ゆっくり読書

読んだ本の感想を中心に、日々、思ったことをつれづれに記します。

夏の1冊

2014-07-23 22:05:05 | Weblog
そういえば15年くらい前に、
毎年夏は、1冊、先の大戦関連の本を読もうと思った。

で、いま、
ほとんどそういう本ばかり読んでいる自分に気がついた。

昨日読み終わったのは『関東軍』(島田俊彦著)。
小さい頃、はじめてこの関東軍という言葉を聞いたとき、
関東地方を守っている自衛隊のことだと思った。
私が住んでいる東京は関東軍によって守られている、と。

全然違った。

戦前生まれの人が反省の気持ちをこめてまとめた本は、やはり重みが違う。
それは単なる土下座でもなく、中国に対するお詫びだけでもなく、
日本も含めた、あの時代への反省だ。

この本は、高度経済成長期に書かれ、
かすかに残っている祖父たちが語った戦争の話と、
その話から伝わってくる匂いを、思い出させてくれた。

今では、盧溝橋事件に関しては、コミンテルン陰謀説があるし、
ノモンハン事件も、その勝敗について、日本の勝利と言う説もあって、
この本で語られていることには、
すでに新たな研究に寄って書き換えられたれたものもあるだろう。
でも、あの当時を知っている人によって書かれた本は、
私たちの世代が知らない「実感」を伴っている。

同時代の人として語られる張作霖や張学良。
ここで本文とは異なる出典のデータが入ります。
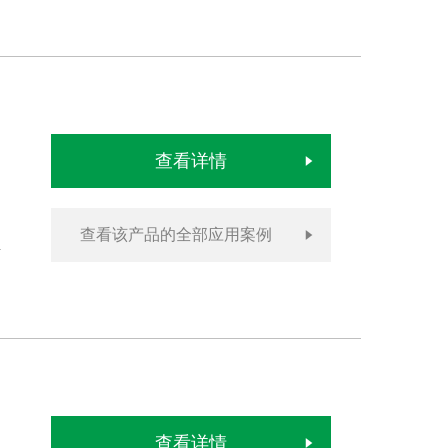
查看详情
查看该产品的全部应用案例
查看详情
毛沢東。
満洲という土地を踏んだことがある人による分析。

読後、つくづく思ったのは、関東軍はアメーバのような存在で、
どこかにしっかりとした頭があったわけではなく、
ずるずると実態なく広がり、南方戦線によって精鋭をそがれ、
そもそもの目的だったソ連に対しては、
組織的な反抗をできないまま崩壊した、やっぱりよくわからない軍隊ということだ。

名前が有名な割に、よくわからない。イメージ先行型すぎる。

関東軍だけじゃなくて、あの時代の日本が全体的にそうだったのかもしれないけど。
戦争中、あれだけ内閣が変わった国も珍しいだろうし。

でも、戦争をして、人を殺したり、殺されたりしたのは、軍じゃなくて「ある人」。
個人で背負うには重過ぎる運命だ。